(Input data begins)
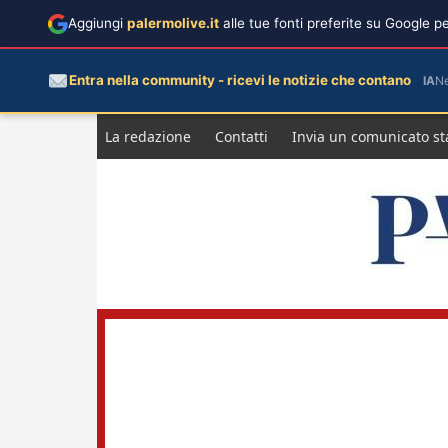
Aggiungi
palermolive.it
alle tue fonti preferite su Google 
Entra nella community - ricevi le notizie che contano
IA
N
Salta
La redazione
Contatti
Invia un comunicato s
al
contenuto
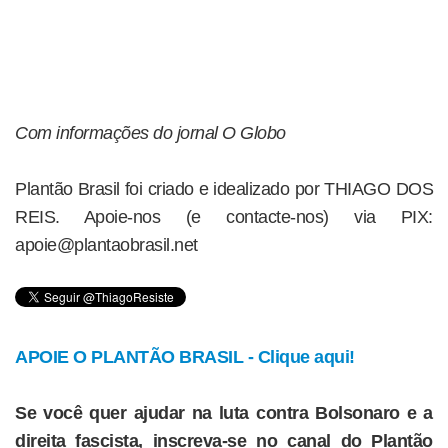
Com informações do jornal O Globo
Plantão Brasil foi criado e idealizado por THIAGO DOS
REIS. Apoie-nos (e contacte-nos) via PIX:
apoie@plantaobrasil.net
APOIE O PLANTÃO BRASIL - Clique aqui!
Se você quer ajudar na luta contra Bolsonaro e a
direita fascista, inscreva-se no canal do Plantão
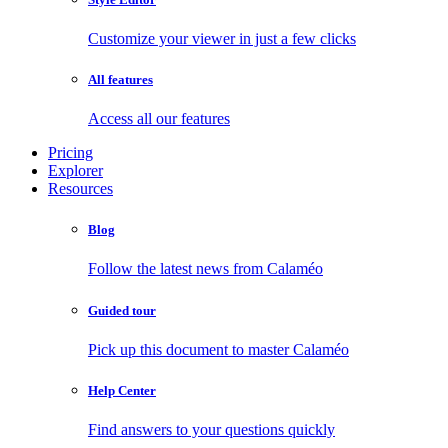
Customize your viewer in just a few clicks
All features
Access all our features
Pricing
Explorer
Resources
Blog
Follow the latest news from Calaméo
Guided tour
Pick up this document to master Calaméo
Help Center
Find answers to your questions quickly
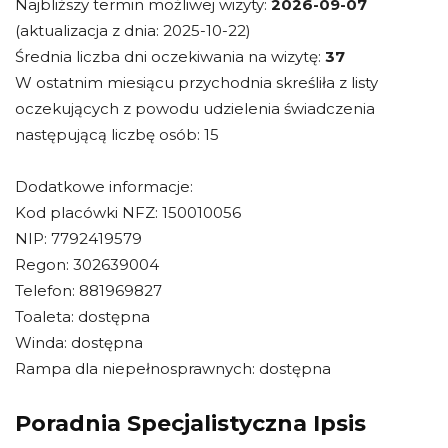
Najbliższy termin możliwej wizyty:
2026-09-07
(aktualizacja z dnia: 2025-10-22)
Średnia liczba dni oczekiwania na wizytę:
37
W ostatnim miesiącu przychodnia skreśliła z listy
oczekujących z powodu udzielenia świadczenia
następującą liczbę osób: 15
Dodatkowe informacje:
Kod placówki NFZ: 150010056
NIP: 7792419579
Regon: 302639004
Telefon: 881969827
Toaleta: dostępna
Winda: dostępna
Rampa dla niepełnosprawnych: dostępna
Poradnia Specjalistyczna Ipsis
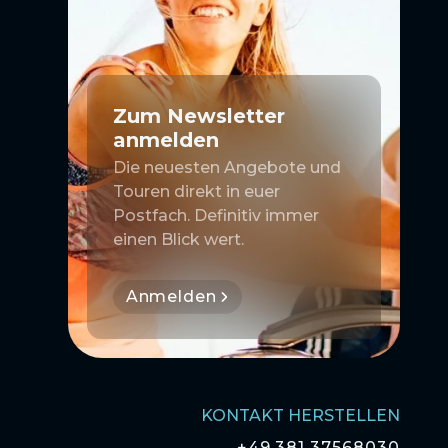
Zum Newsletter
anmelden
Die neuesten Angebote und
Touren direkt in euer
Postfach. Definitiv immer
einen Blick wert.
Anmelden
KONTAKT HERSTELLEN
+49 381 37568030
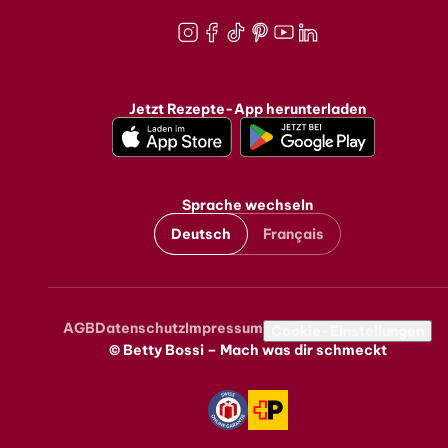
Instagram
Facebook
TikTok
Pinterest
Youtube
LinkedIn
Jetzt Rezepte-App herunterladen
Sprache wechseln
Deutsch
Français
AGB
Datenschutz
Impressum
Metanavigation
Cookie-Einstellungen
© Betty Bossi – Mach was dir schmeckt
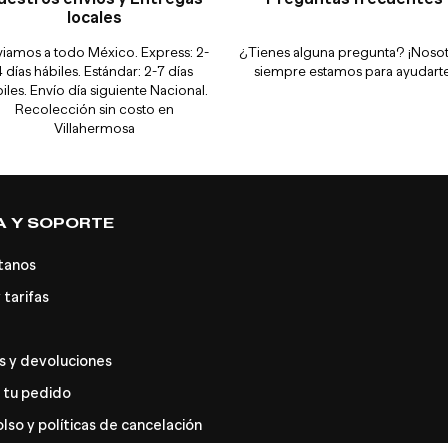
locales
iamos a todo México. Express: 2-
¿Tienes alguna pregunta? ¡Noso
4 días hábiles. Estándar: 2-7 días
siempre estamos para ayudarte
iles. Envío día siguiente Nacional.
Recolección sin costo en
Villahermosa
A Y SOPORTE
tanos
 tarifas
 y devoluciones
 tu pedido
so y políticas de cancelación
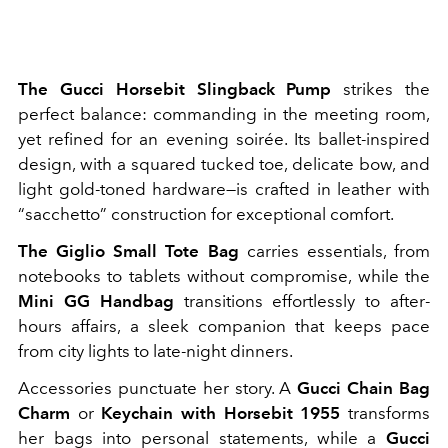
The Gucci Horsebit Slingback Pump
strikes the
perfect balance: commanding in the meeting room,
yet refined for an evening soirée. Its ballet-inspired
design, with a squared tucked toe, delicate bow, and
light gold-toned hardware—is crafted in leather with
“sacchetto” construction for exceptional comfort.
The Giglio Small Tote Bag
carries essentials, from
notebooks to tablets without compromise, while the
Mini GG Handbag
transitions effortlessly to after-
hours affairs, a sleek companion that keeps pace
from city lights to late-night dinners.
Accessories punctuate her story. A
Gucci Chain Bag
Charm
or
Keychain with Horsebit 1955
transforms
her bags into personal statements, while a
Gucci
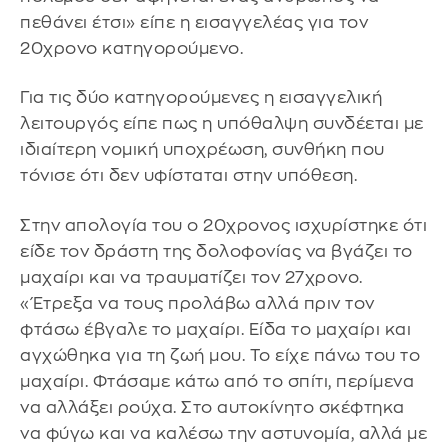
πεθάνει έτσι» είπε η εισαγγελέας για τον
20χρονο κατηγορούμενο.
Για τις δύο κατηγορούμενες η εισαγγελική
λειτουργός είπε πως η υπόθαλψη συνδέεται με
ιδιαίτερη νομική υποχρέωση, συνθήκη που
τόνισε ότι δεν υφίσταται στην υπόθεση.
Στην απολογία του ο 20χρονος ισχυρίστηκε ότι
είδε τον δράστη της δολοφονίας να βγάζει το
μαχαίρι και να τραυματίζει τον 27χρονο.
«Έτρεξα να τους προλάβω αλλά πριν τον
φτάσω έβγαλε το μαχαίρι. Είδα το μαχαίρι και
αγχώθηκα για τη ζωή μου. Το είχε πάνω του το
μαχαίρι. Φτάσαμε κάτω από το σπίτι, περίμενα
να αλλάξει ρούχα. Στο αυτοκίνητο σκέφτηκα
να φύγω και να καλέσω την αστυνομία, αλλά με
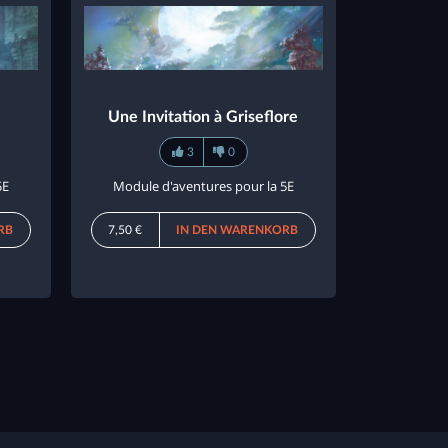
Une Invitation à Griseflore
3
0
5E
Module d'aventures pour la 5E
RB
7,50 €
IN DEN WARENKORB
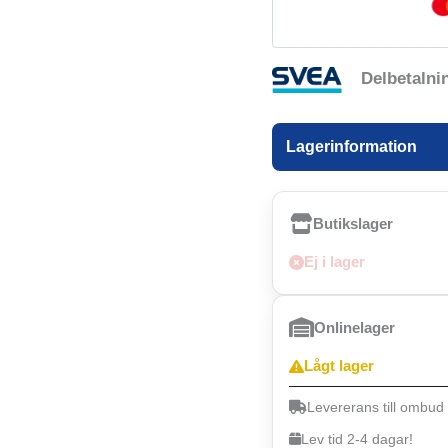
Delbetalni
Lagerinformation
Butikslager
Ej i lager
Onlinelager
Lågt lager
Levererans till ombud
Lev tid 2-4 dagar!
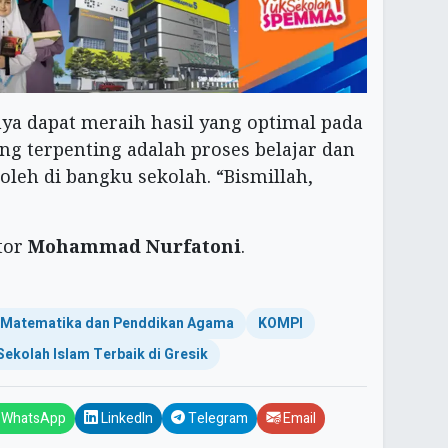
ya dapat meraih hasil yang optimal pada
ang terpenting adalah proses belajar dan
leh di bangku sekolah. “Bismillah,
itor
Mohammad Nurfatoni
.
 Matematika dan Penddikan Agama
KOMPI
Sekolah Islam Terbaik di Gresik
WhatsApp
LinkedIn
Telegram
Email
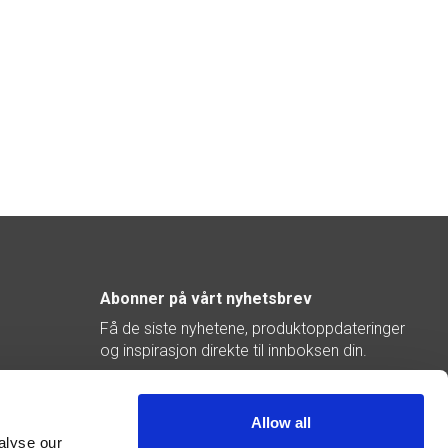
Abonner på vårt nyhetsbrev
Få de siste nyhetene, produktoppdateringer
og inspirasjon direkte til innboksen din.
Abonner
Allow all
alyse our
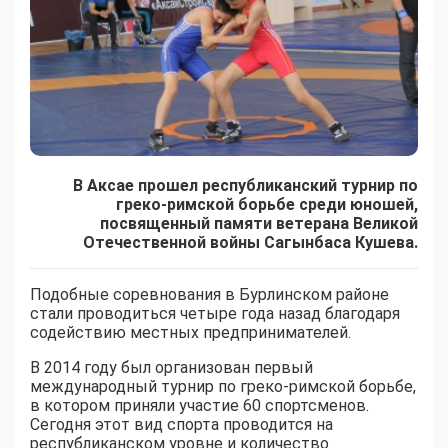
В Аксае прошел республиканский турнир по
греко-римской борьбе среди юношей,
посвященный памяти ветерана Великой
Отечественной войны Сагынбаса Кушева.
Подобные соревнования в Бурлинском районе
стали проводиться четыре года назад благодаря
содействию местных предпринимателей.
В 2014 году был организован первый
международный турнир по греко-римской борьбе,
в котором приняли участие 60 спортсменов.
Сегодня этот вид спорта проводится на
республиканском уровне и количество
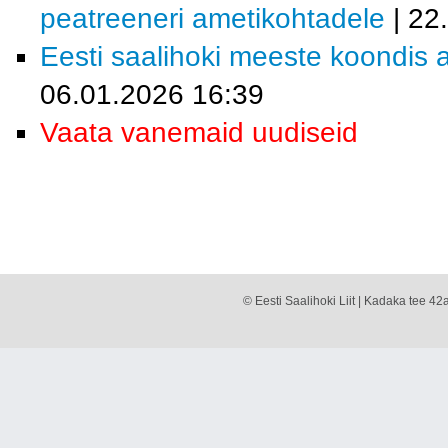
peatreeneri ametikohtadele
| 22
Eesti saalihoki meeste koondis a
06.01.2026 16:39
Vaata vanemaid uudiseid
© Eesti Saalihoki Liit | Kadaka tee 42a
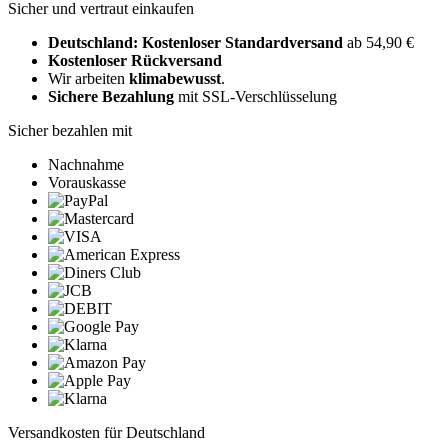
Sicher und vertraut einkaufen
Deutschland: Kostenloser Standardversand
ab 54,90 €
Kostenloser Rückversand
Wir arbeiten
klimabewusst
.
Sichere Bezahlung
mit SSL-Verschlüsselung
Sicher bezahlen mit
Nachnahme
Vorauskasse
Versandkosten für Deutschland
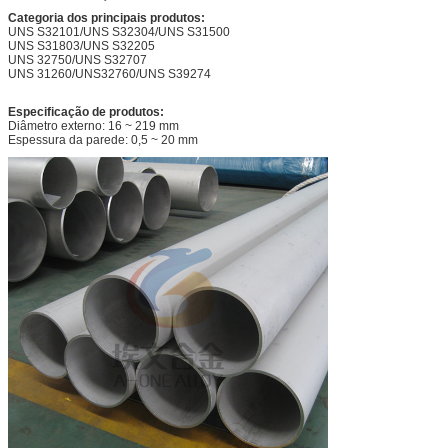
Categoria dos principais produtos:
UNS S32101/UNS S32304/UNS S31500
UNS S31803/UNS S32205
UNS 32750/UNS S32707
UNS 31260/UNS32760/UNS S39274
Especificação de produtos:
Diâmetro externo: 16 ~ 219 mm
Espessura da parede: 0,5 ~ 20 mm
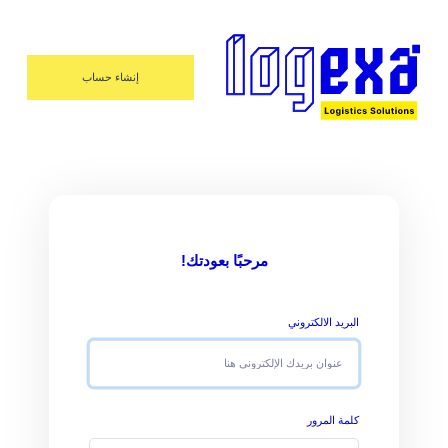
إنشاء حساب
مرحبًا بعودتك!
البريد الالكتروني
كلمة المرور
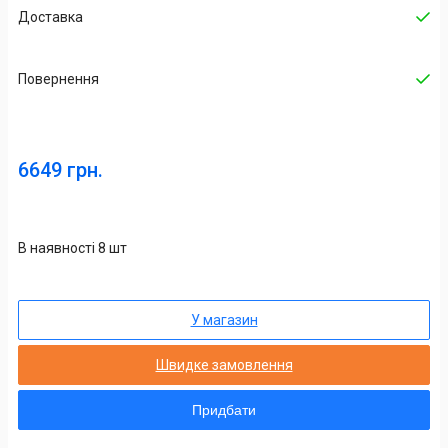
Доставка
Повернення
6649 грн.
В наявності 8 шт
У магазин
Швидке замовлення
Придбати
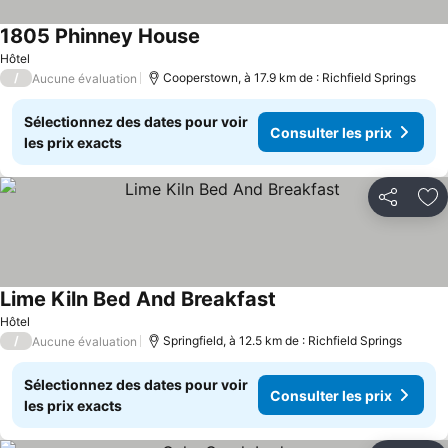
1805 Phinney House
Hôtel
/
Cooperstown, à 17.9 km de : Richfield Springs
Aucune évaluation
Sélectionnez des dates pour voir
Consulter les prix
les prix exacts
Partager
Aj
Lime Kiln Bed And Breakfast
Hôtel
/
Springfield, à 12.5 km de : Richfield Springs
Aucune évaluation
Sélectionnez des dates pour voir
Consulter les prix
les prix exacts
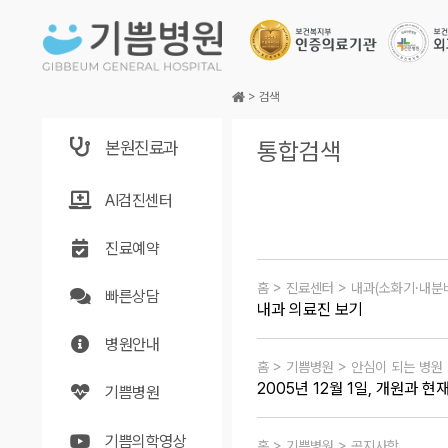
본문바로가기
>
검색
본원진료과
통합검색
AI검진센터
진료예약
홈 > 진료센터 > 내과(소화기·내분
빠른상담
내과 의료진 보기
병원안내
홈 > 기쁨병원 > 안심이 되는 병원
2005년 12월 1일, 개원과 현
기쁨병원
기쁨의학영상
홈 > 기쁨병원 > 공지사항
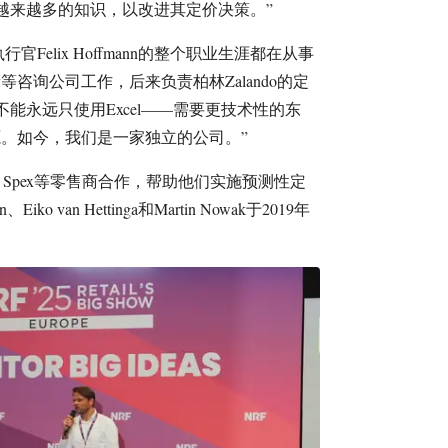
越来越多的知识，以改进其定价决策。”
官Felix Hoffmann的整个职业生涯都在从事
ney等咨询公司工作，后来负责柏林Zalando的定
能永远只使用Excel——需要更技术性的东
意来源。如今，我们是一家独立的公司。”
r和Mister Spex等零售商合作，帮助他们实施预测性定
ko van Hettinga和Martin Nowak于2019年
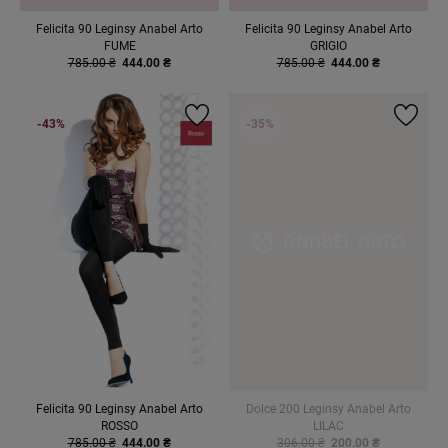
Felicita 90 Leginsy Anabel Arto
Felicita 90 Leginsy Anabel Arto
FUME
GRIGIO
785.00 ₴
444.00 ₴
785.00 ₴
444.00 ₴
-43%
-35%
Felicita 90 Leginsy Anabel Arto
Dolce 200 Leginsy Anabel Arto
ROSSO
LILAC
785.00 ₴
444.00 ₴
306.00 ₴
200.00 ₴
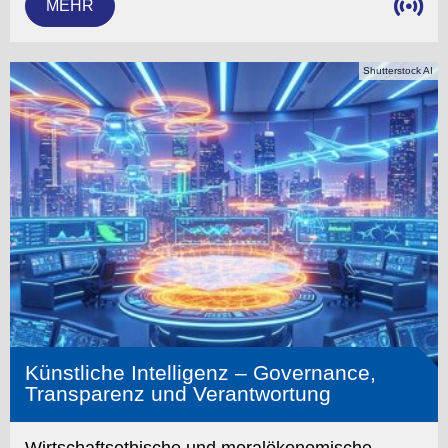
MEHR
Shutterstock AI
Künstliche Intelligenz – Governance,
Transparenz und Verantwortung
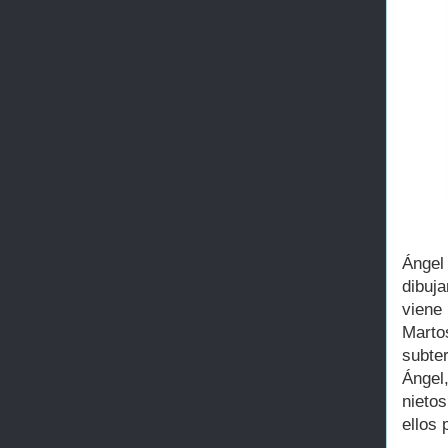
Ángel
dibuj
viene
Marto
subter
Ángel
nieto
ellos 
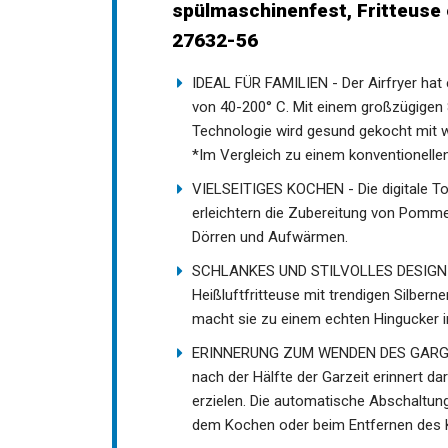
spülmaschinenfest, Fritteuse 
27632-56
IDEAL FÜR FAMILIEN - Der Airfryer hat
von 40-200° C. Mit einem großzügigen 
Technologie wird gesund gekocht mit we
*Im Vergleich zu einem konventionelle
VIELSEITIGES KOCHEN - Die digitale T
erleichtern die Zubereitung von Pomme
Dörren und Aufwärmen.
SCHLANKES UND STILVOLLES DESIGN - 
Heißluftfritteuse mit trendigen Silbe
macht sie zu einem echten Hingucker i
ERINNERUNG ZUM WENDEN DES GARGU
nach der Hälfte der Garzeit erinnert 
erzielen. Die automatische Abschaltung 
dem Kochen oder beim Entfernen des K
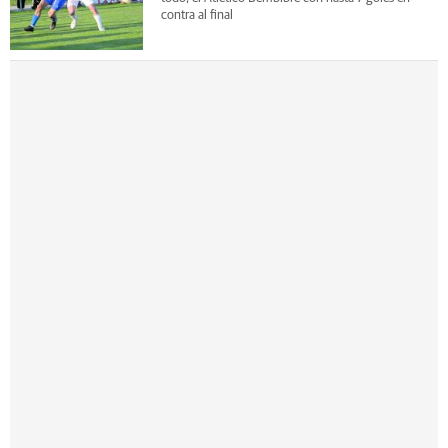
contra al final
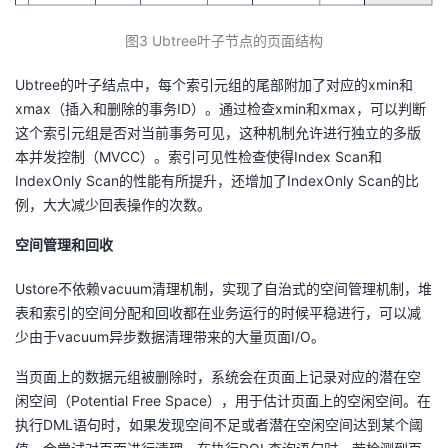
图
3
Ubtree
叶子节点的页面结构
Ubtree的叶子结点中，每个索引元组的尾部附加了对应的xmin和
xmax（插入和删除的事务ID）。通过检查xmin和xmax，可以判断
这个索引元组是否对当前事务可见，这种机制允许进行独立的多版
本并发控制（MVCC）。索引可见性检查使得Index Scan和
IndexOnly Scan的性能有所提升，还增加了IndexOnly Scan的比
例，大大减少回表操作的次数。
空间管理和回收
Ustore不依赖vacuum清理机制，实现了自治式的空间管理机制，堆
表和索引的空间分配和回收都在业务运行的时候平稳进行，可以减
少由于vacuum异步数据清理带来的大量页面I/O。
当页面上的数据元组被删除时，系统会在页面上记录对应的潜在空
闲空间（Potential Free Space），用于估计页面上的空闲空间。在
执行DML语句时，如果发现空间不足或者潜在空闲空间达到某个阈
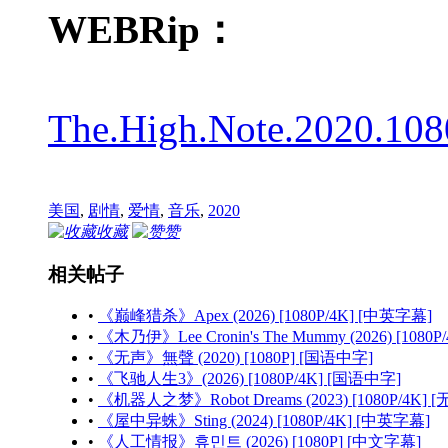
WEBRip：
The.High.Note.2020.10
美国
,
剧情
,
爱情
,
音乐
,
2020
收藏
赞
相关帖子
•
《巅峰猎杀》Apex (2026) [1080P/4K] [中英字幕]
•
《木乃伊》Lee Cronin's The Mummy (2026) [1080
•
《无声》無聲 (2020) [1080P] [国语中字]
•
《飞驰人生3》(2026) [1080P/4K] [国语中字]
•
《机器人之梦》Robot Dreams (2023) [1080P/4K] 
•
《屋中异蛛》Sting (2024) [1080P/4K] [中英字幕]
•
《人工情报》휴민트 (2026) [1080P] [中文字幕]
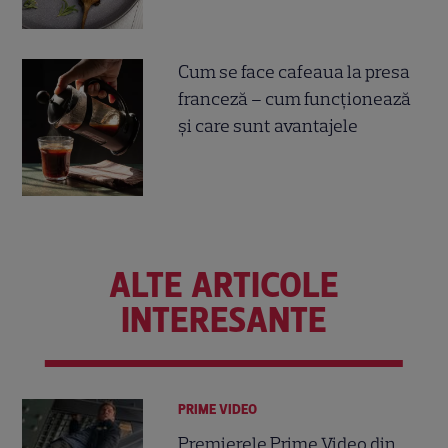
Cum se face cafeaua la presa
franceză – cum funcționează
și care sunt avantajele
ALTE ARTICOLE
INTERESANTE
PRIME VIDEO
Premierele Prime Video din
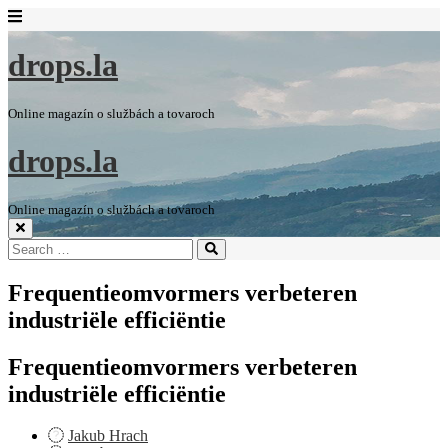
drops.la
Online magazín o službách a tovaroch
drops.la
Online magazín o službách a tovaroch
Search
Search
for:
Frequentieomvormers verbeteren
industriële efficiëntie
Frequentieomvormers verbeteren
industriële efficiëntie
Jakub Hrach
(Input data ends)
What is being asked
What is needed is an exact copy of only the lines above from the one with "Butikslager" to the one with "06.01.2026 16:39", both kept, with every picture left out.

Output for this exercise
Butikslager
Ej i lager
Onlinelager
Lågt lager
Levererans till ombud
Lev tid 2-4 dagar!
ya dapat meraih hasil yang optimal pada
ang terpenting adalah proses belajar dan
leh di bangku sekolah. “Bismillah,
itor
Mohammad Nurfatoni
.
 Matematika dan Penddikan Agama
KOMPI
Sekolah Islam Terbaik di Gresik
WhatsApp
LinkedIn
Telegram
Email
Abonner på vårt nyhetsbrev
Få de siste nyhetene, produktoppdateringer
og inspirasjon direkte til innboksen din.
Abonner
Allow all
alyse our
В Аксае прошел республиканский турнир по
греко-римской борьбе среди юношей,
посвященный памяти ветерана Великой
Отечественной войны Сагынбаса Кушева.
Подобные соревнования в Бурлинском районе
стали проводиться четыре года назад благодаря
содействию местных предпринимателей.
В 2014 году был организован первый
международный турнир по греко-римской борьбе,
в котором приняли участие 60 спортсменов.
Сегодня этот вид спорта проводится на
республиканском уровне и количество
peatreeneri ametikohtadele
| 22
Eesti saalihoki meeste koondis a
06.01.2026 16:39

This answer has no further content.